SPE Europe: AI-Based Anomaly Detection in Logging Data 

SPE BANNER TALK FABIO CONCINA

At the 2025 SPE Europe Energy Conference and Exhibition in Vienna, Fabio Concina from Kwantis presented an innovative AI-based solution aimed at enhancing the quality of surface logging data. His work, titled “Detecting Low-Quality Intervals in Surface Logging Data Using AI-Based Anomaly Detection,” demonstrates how advanced machine learning techniques can effectively identify and address low-quality intervals within surface logging datasets. By applying anomaly detection algorithms, this approach offers the potential to significantly improve data reliability, streamline analysis, and support better decision-making in drilling operations. 

The Challenge: Data Quality in Surface Logging 

Surface logging data is essential for safe and efficient drilling operations, but this time-series data often contains anomalies caused by sensor errors or processing faults. Detecting these low-quality intervals early is crucial to ensure reliable, real-time decision-making and to maintain operational integrity. 

The Solution: Combining Classical Methods with AI 

At the SPE Europe Energy Conference & Exhibition, Kwantis presented a powerful AI-based anomaly detection pipeline. Their method integrates traditional statistical techniques for simple anomaly detection with AI models capable of uncovering more complex, multivariate issues that conventional rule-based systems typically overlook. 

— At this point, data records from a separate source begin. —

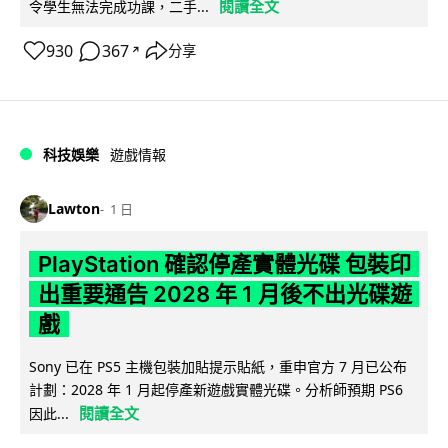
閱讀全文
令學生無法完成功課，二手...
930
367
分享
↗
科技娛樂
遊戲情報
Lawton
1 日
PlayStation 確認停產實體光碟 包裝印
出重要通告 2028 年 1 月後不出光碟遊
戲
Sony 已在 PS5 主機包裝加貼提示貼紙，重申官方 7 月已公布
計劃：2028 年 1 月起停產新遊戲實體光碟。分析師預期 PS6
閱讀全文
因此...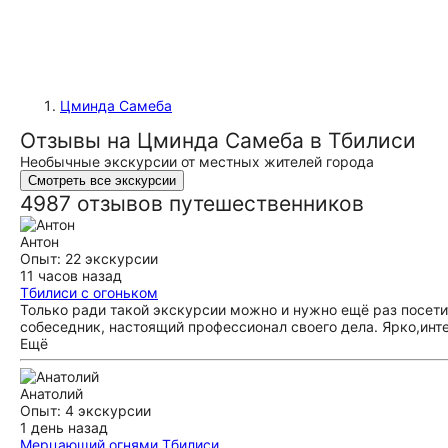
Цминда Самеба
Отзывы на Цминда Самеба в Тбилиси
Необычные экскурсии от местных жителей города
Смотреть все экскурсии
4987 отзывов путешественников
Антон
Опыт: 22 экскурсии
11 часов назад
Тбилиси с огоньком
Только ради такой экскурсии можно и нужно ещё раз посет
собеседник, настоящий профессионал своего дела. Ярко,инте
Ещё
Анатолий
Опыт: 4 экскурсии
1 день назад
Мерцающий огнями Тбилиси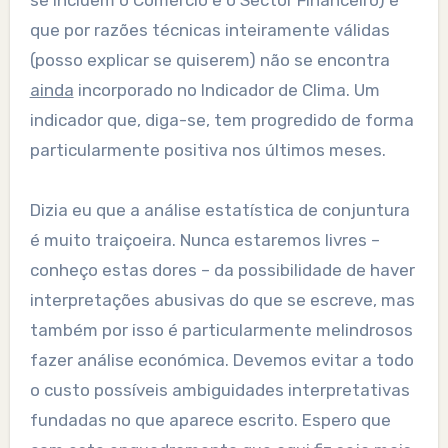
se incluem o Comércio e o Sector Financeiro) e
que por razões técnicas inteiramente válidas
(posso explicar se quiserem) não se encontra
ainda
incorporado no Indicador de Clima. Um
indicador que, diga-se, tem progredido de forma
particularmente positiva nos últimos meses.
Dizia eu que a análise estatística de conjuntura
é muito traiçoeira. Nunca estaremos livres –
conheço estas dores – da possibilidade de haver
interpretações abusivas do que se escreve, mas
também por isso é particularmente melindrosos
fazer análise económica. Devemos evitar a todo
o custo possíveis ambiguidades interpretativas
fundadas no que aparece escrito. Espero que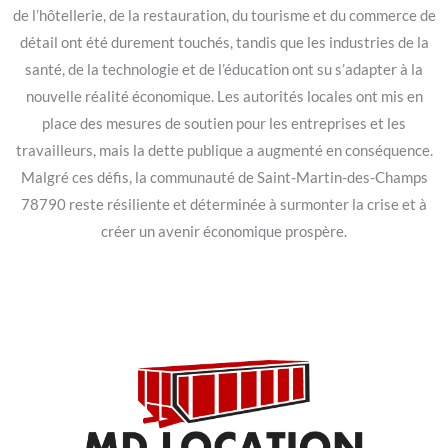
de l’hôtellerie, de la restauration, du tourisme et du commerce de
détail ont été durement touchés, tandis que les industries de la
santé, de la technologie et de l’éducation ont su s’adapter à la
nouvelle réalité économique. Les autorités locales ont mis en
place des mesures de soutien pour les entreprises et les
travailleurs, mais la dette publique a augmenté en conséquence.
Malgré ces défis, la communauté de Saint-Martin-des-Champs
78790 reste résiliente et déterminée à surmonter la crise et à
créer un avenir économique prospère.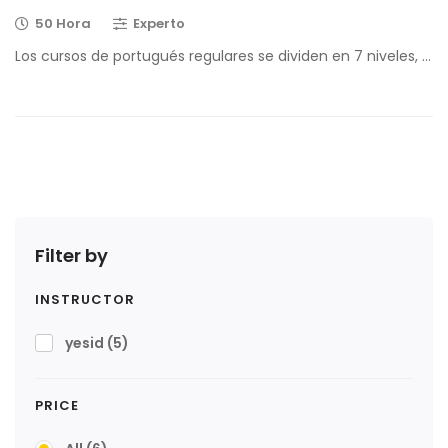
50 Hora
Experto
Los cursos de portugués regulares se dividen en 7 niveles, …
Filter by
INSTRUCTOR
yesid
(5)
PRICE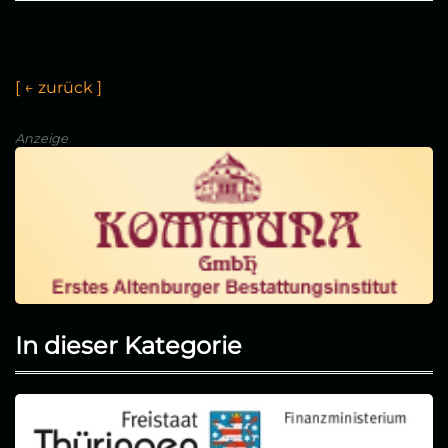
[
←
z
u
r
ü
c
k
]
Anzeige
In dieser Kategorie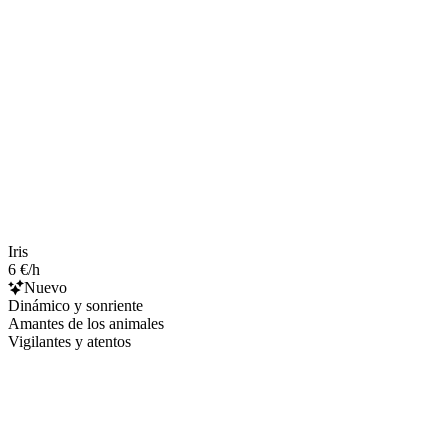
Iris
6 €/h
Nuevo
Dinámico y sonriente
Amantes de los animales
Vigilantes y atentos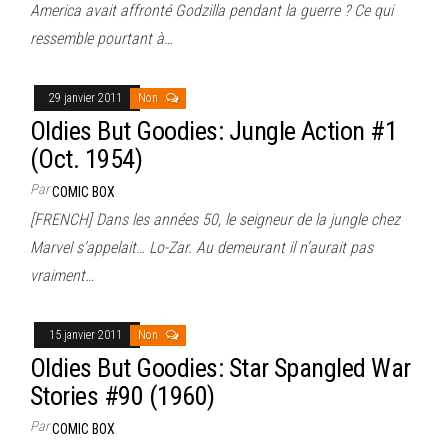
America avait affronté Godzilla pendant la guerre ? Ce qui
ressemble pourtant à…
29 janvier 2011
Non
Oldies But Goodies: Jungle Action #1
(Oct. 1954)
Par
COMIC BOX
[FRENCH] Dans les années 50, le seigneur de la jungle chez
Marvel s’appelait… Lo-Zar. Au demeurant il n’aurait pas
vraiment…
15 janvier 2011
Non
Oldies But Goodies: Star Spangled War
Stories #90 (1960)
Par
COMIC BOX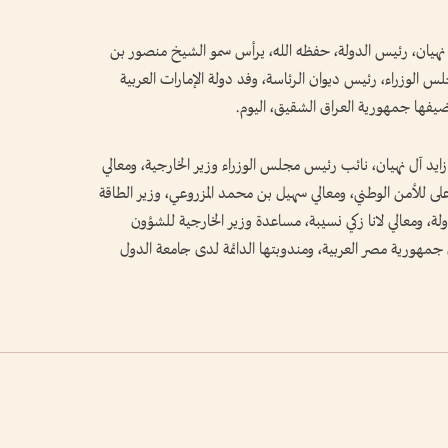
هيان، رئيس الدولة، حفظه الله، يرأس سمو الشيخ منصور بن
 الوزراء، رئيس ديوان الرئاسة، وفد دولة الإمارات العربية
تستضيفها جمهورية العراق الشقيق، اليوم.
ايد آل نهيان، نائب رئيس مجلس الوزراء وزير الخارجية، ومعالي
ى للأمن الوطني، ومعالي سهيل بن محمد المزروعي، وزير الطاقة
دولة، ومعالي لانا زكي نسيبة، مساعدة وزير الخارجية للشؤون
 جمهورية مصر العربية، ومندوبتها الدائمة لدى جامعة الدول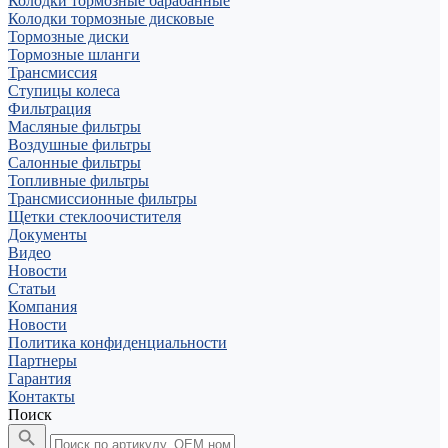
Колодки тормозные барабанные
Колодки тормозные дисковые
Тормозные диски
Тормозные шланги
Трансмиссия
Ступицы колеса
Фильтрация
Масляные фильтры
Воздушные фильтры
Салонные фильтры
Топливные фильтры
Трансмиссионные фильтры
Щетки стеклоочистителя
Документы
Видео
Новости
Статьи
Компания
Новости
Политика конфиденциальности
Партнеры
Гарантия
Контакты
Поиск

The Approach: Anomaly Detection Pipeline 

The process starts with classical preprocessing methods such as threshold filtering and analyzing variable relationships. The pipeline then applies an autoencoder—a type of neural network—to reconstruct normal data patterns. Deviations between the original and reconstructed signals highlight potential anomalies. To accurately classify these, the team developed a distribution-based thresholding technique, outperforming standard percentile or Z-score methods. 

The Impact: Enhancing Data Reliability 

This AI-driven solution enables more effective identification of low-quality intervals in surface logging data, improving the accuracy of operational decisions and reducing the risk of misinterpretation. Looking ahead, the team plans to explore probabilistic models like Variational Autoencoders and algorithmic techniques like Matrix Profile to further advance anomaly detection in this critical field.